Le religioni e il coraggio dell’alterità: la Dichiarazione congiunta di Abu Dhabi

Nell'editoriale di Aggiornamenti Sociali una rilettura dello storico documento firmato esattamente un mese fa dal Grande Imam di Al-Azhar e da Papa Francesco.

Esattamente un mese fa, il 4 febbraio 2019, ad Abu Dhabi papa Francesco e Ahamad al-Tayyib, Grande Imam di Al-Azhar (Egitto) firmavano congiuntamente il Documento sulla fratellanza umana. Un fatto – scrive Giacomo Costa nell’editoriale del numero di marzo di Aggiornamenti Sociali – di cui «è impossibile non riconoscere la valenza profondamente innovativa: si tratta di qualcosa che va al di là delle aspettative, che suscita domande e interrogativi, che mette in discussione stereotipi e pregiudizi tanto diffusi quanto radicati dal punto di vista religioso e ancor di più culturale».

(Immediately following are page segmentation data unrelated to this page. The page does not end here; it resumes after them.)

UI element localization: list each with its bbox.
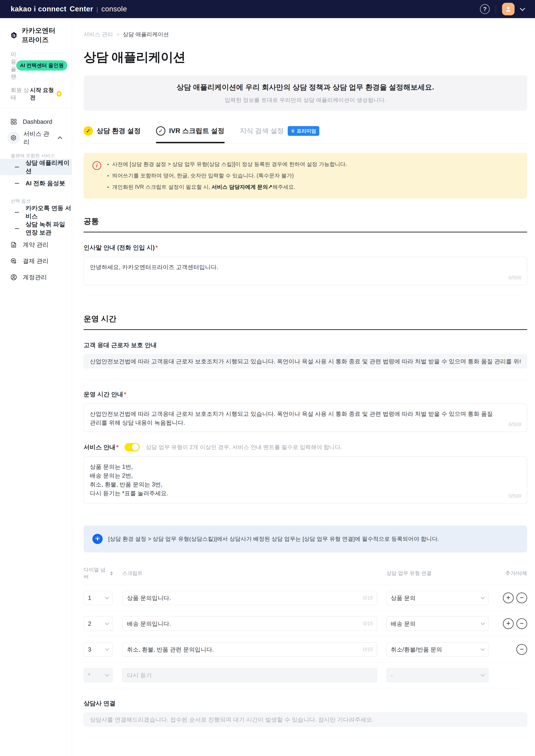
skill-link-select[interactable]: 배송 문의 — [386, 616, 489, 631]
remove-row-button[interactable]: − — [517, 618, 527, 629]
plan-label: 이용 플랜 — [11, 51, 16, 80]
service-guide-label: 서비스 안내* — [84, 443, 118, 451]
chevron-down-icon[interactable] — [520, 6, 525, 11]
service-guide-row: 서비스 안내* 상담 업무 유형이 2개 이상인 경우, 서비스 안내 멘트를 … — [84, 443, 527, 451]
sidebar-item-ai-voicebot[interactable]: AI 전화 음성봇 — [0, 175, 72, 191]
dash-icon — [15, 183, 19, 184]
skill-link-select[interactable]: 취소/환불/반품 문의 — [386, 642, 489, 657]
hero-subtitle: 입력한 정보를 토대로 우리만의 상담 애플리케이션이 생성됩니다. — [225, 97, 386, 104]
dial-number-select[interactable]: 3 — [84, 642, 113, 657]
dashboard-grid-icon — [10, 118, 17, 125]
tab-ivr-script-settings[interactable]: ✓ IVR 스크립트 설정 — [156, 126, 224, 143]
service-guide-toggle[interactable] — [125, 443, 140, 451]
sidebar-item-consult-application[interactable]: 상담 애플리케이션 — [0, 159, 72, 175]
chevron-down-icon — [105, 621, 109, 625]
chevron-down-icon — [105, 647, 109, 651]
tab-knowledge-search-settings[interactable]: 지식 검색 설정 ♛ 프리미엄 — [240, 126, 319, 143]
script-input[interactable] — [122, 642, 377, 657]
account-person-icon — [10, 274, 17, 281]
tab-label: 상담 환경 설정 — [97, 126, 141, 136]
company-name: 카카오엔터프라이즈 — [22, 26, 62, 44]
status-dot-icon — [57, 91, 62, 97]
info-banner-skill-link: [상담 환경 설정 > 상담 업무 유형(상담스킬)]에서 상담사가 배정된 상… — [84, 525, 527, 552]
tab-consult-env-settings[interactable]: ✓ 상담 환경 설정 — [84, 126, 141, 143]
document-icon — [10, 241, 17, 248]
help-icon[interactable]: ? — [480, 4, 490, 14]
top-navigation-bar: kakao i connect Center | console ? — [0, 0, 535, 18]
sidebar-item-label: 계정관리 — [23, 273, 47, 281]
operating-hours-textarea[interactable]: 산업안전보건법에 따라 고객응대 근로자 보호조치가 시행되고 있습니다. 폭언… — [90, 409, 494, 426]
sidebar-menu: Dashbaord 서비스 관리 플랜에 포함된 서비스 상담 애플리케이션 — [0, 108, 72, 294]
col-header-script: 스크립트 — [122, 570, 377, 577]
notice-bullet-1: • 사전에 [상담 환경 설정 > 상담 업무 유형(상담 스킬)]이 정상 등… — [107, 160, 347, 168]
ivr-script-table: 다이얼 넘버 스크립트 상담 업무 유형 연결 추가/삭제 1 0/15 상품 … — [84, 566, 527, 688]
logo-text-kakao: kakao i connect — [11, 5, 67, 13]
warning-notice-box: i • 사전에 [상담 환경 설정 > 상담 업무 유형(상담 스킬)]이 정상… — [84, 153, 527, 199]
remove-row-button[interactable]: − — [517, 644, 527, 655]
dash-icon — [15, 167, 19, 167]
contact-manager-link[interactable]: 서비스 담당자에게 문의↗ — [211, 184, 272, 190]
info-icon: i — [93, 161, 101, 170]
chevron-down-icon — [481, 647, 485, 651]
sidebar-item-recording-retention[interactable]: 상담 녹취 파일 연장 보관 — [0, 220, 72, 237]
body-wrap: 카카오엔터프라이즈 이용 플랜 AI 컨택센터 올인원 회원 상태 시작 요청 … — [0, 18, 535, 756]
premium-badge: ♛ 프리미엄 — [288, 126, 319, 136]
info-banner-text: [상담 환경 설정 > 상담 업무 유형(상담스킬)]에서 상담사가 배정된 상… — [108, 535, 439, 543]
greeting-textarea[interactable]: 안녕하세요, 카카오엔터프라이즈 고객센터입니다. — [90, 263, 494, 279]
agent-connect-label: 상담사 연결 — [84, 699, 527, 708]
tab-label: IVR 스크립트 설정 — [169, 126, 224, 136]
sidebar-item-service-management[interactable]: 서비스 관리 — [0, 130, 72, 146]
add-row-button[interactable]: + — [503, 618, 514, 629]
worker-protection-label: 고객 응대 근로자 보호 안내 — [84, 341, 527, 349]
worker-protection-input — [84, 354, 527, 368]
avatar[interactable] — [502, 3, 515, 15]
check-circle-filled-icon: ✓ — [84, 126, 93, 136]
char-counter: 0/500 — [509, 421, 521, 428]
sidebar-item-contract-management[interactable]: 계약 관리 — [0, 237, 72, 253]
dial-number-select[interactable]: 1 — [84, 591, 113, 605]
sidebar: 카카오엔터프라이즈 이용 플랜 AI 컨택센터 올인원 회원 상태 시작 요청 … — [0, 18, 72, 756]
company-block: 카카오엔터프라이즈 — [0, 26, 72, 44]
plan-badge: AI 컨택센터 올인원 — [16, 60, 67, 70]
script-input[interactable] — [122, 616, 377, 631]
greeting-textarea-wrap: 안녕하세요, 카카오엔터프라이즈 고객센터입니다. 0/500 — [84, 257, 527, 285]
remove-row-button[interactable]: − — [517, 593, 527, 603]
section-heading-common: 공통 — [84, 216, 527, 227]
chevron-down-icon — [105, 595, 109, 599]
won-coin-icon — [10, 258, 17, 265]
dash-icon — [15, 228, 19, 229]
sidebar-item-label: 카카오톡 연동 서비스 — [26, 204, 72, 220]
sort-icon[interactable] — [110, 572, 113, 575]
sidebar-item-label: AI 전화 음성봇 — [26, 179, 65, 187]
chevron-down-icon — [105, 673, 109, 677]
status-value: 시작 요청 전 — [30, 86, 54, 101]
operating-hours-textarea-wrap: 산업안전보건법에 따라 고객응대 근로자 보호조치가 시행되고 있습니다. 폭언… — [84, 404, 527, 432]
breadcrumb-parent[interactable]: 서비스 관리 — [84, 31, 113, 38]
chevron-down-icon — [481, 595, 485, 599]
dial-number-select: * — [84, 668, 113, 683]
notice-bullet-3: • 개인화된 IVR 스크립트 설정이 필요할 시, 서비스 담당자에게 문의↗… — [107, 183, 347, 191]
sidebar-item-dashboard[interactable]: Dashbaord — [0, 114, 72, 130]
section-heading-offhours: 비운영 시간 — [84, 755, 527, 756]
table-row: 1 0/15 상품 문의 + − — [84, 585, 527, 611]
skill-link-select[interactable]: 상품 문의 — [386, 591, 489, 605]
sidebar-item-account-management[interactable]: 계정관리 — [0, 269, 72, 285]
script-input — [122, 668, 377, 683]
service-guide-textarea[interactable]: 상품 문의는 1번, 배송 문의는 2번, 취소, 환불, 반품 문의는 3번,… — [90, 462, 494, 497]
col-header-dial-number: 다이얼 넘버 — [84, 566, 108, 580]
chevron-up-icon[interactable] — [58, 136, 62, 141]
sidebar-item-payment-management[interactable]: 결제 관리 — [0, 253, 72, 269]
char-counter: 0/15 — [363, 621, 373, 627]
premium-badge-label: 프리미엄 — [297, 128, 316, 134]
required-mark: * — [155, 244, 158, 251]
script-input[interactable] — [122, 591, 377, 605]
main-content: 서비스 관리 > 상담 애플리케이션 상담 애플리케이션 상담 애플리케이션에 … — [72, 18, 535, 756]
dial-number-select[interactable]: 2 — [84, 616, 113, 631]
toggle-knob — [132, 444, 139, 451]
add-row-button[interactable]: + — [503, 593, 514, 603]
sidebar-item-label: 상담 애플리케이션 — [26, 159, 72, 175]
sidebar-item-label: Dashbaord — [23, 118, 52, 126]
char-counter: 0/15 — [363, 646, 373, 653]
sidebar-item-kakao-link-service[interactable]: 카카오톡 연동 서비스 — [0, 204, 72, 220]
table-row-fixed: * - — [84, 662, 527, 688]
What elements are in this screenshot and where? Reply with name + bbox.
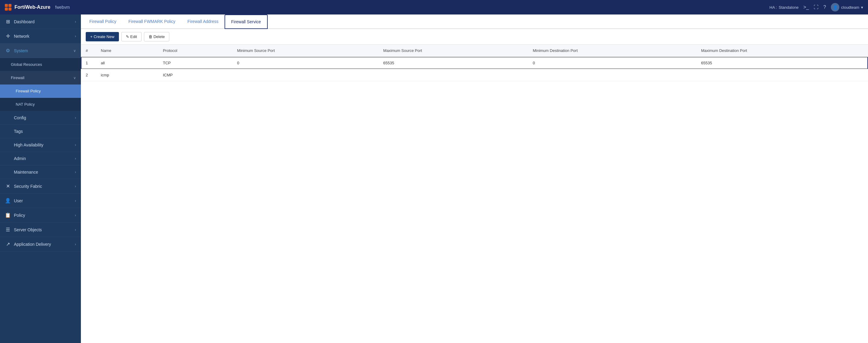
sidebar-item-global-resources[interactable]: Global Resources: [0, 58, 81, 71]
sidebar-item-dashboard[interactable]: ⊞ Dashboard ›: [0, 14, 81, 29]
col-min-src: Minimum Source Port: [232, 45, 378, 57]
user-avatar: 👤: [831, 3, 839, 11]
sidebar: ⊞ Dashboard › ✛ Network › ⚙ System ∨: [0, 14, 81, 343]
sidebar-label-firewall: Firewall: [11, 75, 25, 80]
col-max-dst: Maximum Destination Port: [696, 45, 868, 57]
col-name: Name: [96, 45, 158, 57]
sidebar-item-high-availability[interactable]: High Availability ›: [0, 138, 81, 152]
sidebar-item-server-objects[interactable]: ☰ Server Objects ›: [0, 222, 81, 237]
app-delivery-icon: ↗: [5, 241, 11, 247]
sidebar-item-network[interactable]: ✛ Network ›: [0, 29, 81, 43]
chevron-down-icon: ∨: [73, 76, 76, 80]
row-1-cell-4: [378, 69, 528, 81]
edit-button[interactable]: ✎ Edit: [121, 32, 142, 41]
sidebar-label-dashboard: Dashboard: [14, 19, 35, 24]
sidebar-item-firewall-policy[interactable]: Firewall Policy: [0, 85, 81, 98]
top-header: FortiWeb-Azure fwebvm HA : Standalone >_…: [0, 0, 868, 14]
table-header-row: # Name Protocol Minimum Source Port Maxi…: [81, 45, 868, 57]
sidebar-item-nat-policy[interactable]: NAT Policy: [0, 98, 81, 111]
ha-status: HA : Standalone: [770, 5, 799, 10]
user-dropdown-icon: ▾: [861, 5, 863, 10]
create-new-label: + Create New: [90, 34, 114, 39]
sidebar-label-policy: Policy: [14, 213, 25, 218]
chevron-right-icon: ›: [75, 184, 76, 188]
fullscreen-icon[interactable]: ⛶: [814, 4, 818, 10]
chevron-right-icon: ›: [75, 156, 76, 161]
sidebar-item-admin[interactable]: Admin ›: [0, 152, 81, 165]
table-area: # Name Protocol Minimum Source Port Maxi…: [81, 45, 868, 343]
app-logo: [5, 4, 11, 10]
chevron-right-icon: ›: [75, 213, 76, 217]
user-menu[interactable]: 👤 cloudteam ▾: [831, 3, 863, 11]
sidebar-label-security-fabric: Security Fabric: [14, 184, 42, 189]
delete-label: 🗑 Delete: [149, 34, 165, 39]
table-row[interactable]: 2icmpICMP: [81, 69, 868, 81]
sidebar-item-application-delivery[interactable]: ↗ Application Delivery ›: [0, 237, 81, 251]
tab-bar: Firewall Policy Firewall FWMARK Policy F…: [81, 14, 868, 29]
row-0-cell-1: all: [96, 57, 158, 69]
app-hostname: fwebvm: [55, 5, 70, 10]
sidebar-label-admin: Admin: [14, 156, 26, 161]
row-1-cell-1: icmp: [96, 69, 158, 81]
chevron-right-icon: ›: [75, 20, 76, 24]
row-1-cell-0: 2: [81, 69, 96, 81]
chevron-right-icon: ›: [75, 116, 76, 120]
sidebar-label-server-objects: Server Objects: [14, 227, 42, 232]
chevron-right-icon: ›: [75, 170, 76, 174]
row-0-cell-2: TCP: [158, 57, 232, 69]
chevron-down-icon: ∨: [73, 49, 76, 53]
security-fabric-icon: ✕: [5, 183, 11, 189]
tab-firewall-address[interactable]: Firewall Address: [181, 15, 224, 29]
create-new-button[interactable]: + Create New: [86, 32, 119, 41]
delete-button[interactable]: 🗑 Delete: [144, 32, 169, 41]
policy-icon: 📋: [5, 212, 11, 218]
sidebar-label-application-delivery: Application Delivery: [14, 242, 51, 247]
help-icon[interactable]: ?: [823, 4, 826, 10]
sidebar-item-firewall[interactable]: Firewall ∨: [0, 71, 81, 85]
server-objects-icon: ☰: [5, 227, 11, 232]
ha-label: HA :: [770, 5, 777, 10]
content-area: Firewall Policy Firewall FWMARK Policy F…: [81, 14, 868, 343]
row-1-cell-2: ICMP: [158, 69, 232, 81]
sidebar-item-tags[interactable]: Tags: [0, 125, 81, 138]
sidebar-item-maintenance[interactable]: Maintenance ›: [0, 165, 81, 179]
firewall-service-table: # Name Protocol Minimum Source Port Maxi…: [81, 45, 868, 81]
dashboard-icon: ⊞: [5, 19, 11, 25]
col-min-dst: Minimum Destination Port: [528, 45, 696, 57]
sidebar-item-policy[interactable]: 📋 Policy ›: [0, 208, 81, 222]
sidebar-item-config[interactable]: Config ›: [0, 111, 81, 125]
header-right: HA : Standalone >_ ⛶ ? 👤 cloudteam ▾: [770, 3, 864, 11]
sidebar-label-ha: High Availability: [14, 143, 43, 147]
row-0-cell-6: 65535: [696, 57, 868, 69]
terminal-icon[interactable]: >_: [803, 4, 809, 10]
table-row[interactable]: 1allTCP065535065535: [81, 57, 868, 69]
sidebar-label-network: Network: [14, 34, 29, 39]
row-1-cell-3: [232, 69, 378, 81]
sidebar-label-firewall-policy: Firewall Policy: [16, 89, 41, 93]
edit-label: ✎ Edit: [126, 34, 137, 39]
row-1-cell-5: [528, 69, 696, 81]
network-icon: ✛: [5, 33, 11, 39]
row-0-cell-5: 0: [528, 57, 696, 69]
sidebar-label-system: System: [14, 48, 28, 53]
sidebar-item-security-fabric[interactable]: ✕ Security Fabric ›: [0, 179, 81, 193]
row-1-cell-6: [696, 69, 868, 81]
col-protocol: Protocol: [158, 45, 232, 57]
system-icon: ⚙: [5, 48, 11, 54]
sidebar-label-user: User: [14, 198, 23, 203]
chevron-right-icon: ›: [75, 199, 76, 203]
sidebar-label-global-resources: Global Resources: [11, 62, 42, 67]
tab-firewall-fwmark[interactable]: Firewall FWMARK Policy: [122, 15, 181, 29]
chevron-right-icon: ›: [75, 228, 76, 232]
sidebar-label-tags: Tags: [14, 129, 23, 134]
main-layout: ⊞ Dashboard › ✛ Network › ⚙ System ∨: [0, 14, 868, 343]
col-max-src: Maximum Source Port: [378, 45, 528, 57]
sidebar-label-maintenance: Maintenance: [14, 170, 38, 175]
tab-firewall-policy[interactable]: Firewall Policy: [83, 15, 122, 29]
ha-value: Standalone: [779, 5, 799, 10]
sidebar-item-user[interactable]: 👤 User ›: [0, 193, 81, 208]
row-0-cell-0: 1: [81, 57, 96, 69]
tab-firewall-service[interactable]: Firewall Service: [224, 14, 268, 29]
sidebar-item-system[interactable]: ⚙ System ∨: [0, 43, 81, 58]
chevron-right-icon: ›: [75, 242, 76, 246]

L’importanza storica dell’evento risiede anzitutto nel percorso che ha portato il Pontefice e l’Imam alla sottoscrizione del documento e al modo in cui questa è avvenuta: «Non è infatti soltanto la testimonianza di un incontro, anche se questa cornice relazionale ha una importanza che non può essere sottovalutata; non è nemmeno una parola scambiata, cioè rivolta dall’uno all’altro, anche se entrambi al momento della firma hanno pronunciato parole di grande intensità. Si tratta invece di un testo condiviso, cioè di una medesima parola che i due leader sentono di rivolgere insieme ai loro fedeli e al mondo intero per dare risposta ad alcuni interrogativi di fondo». In altre parole, scrive Costa, «firmando questa dichiarazione congiunta, i due leader offrono ai loro fedeli una narrazione condivisa. Questa consente di sentirsi parte della stessa storia, di percepirsi confrontati dalle stesse domande, dalle stesse inquietudini e preoccupazioni. (…) Offrire una narrazione condivisa ai credenti di religioni che si sono a lungo combattute, che per secoli hanno affermato la propria identità attraverso la reciproca opposizione, o addirittura il dominio dell’una sull’altra, invita i fedeli di entrambe a entrare in un diverso orizzonte mentale».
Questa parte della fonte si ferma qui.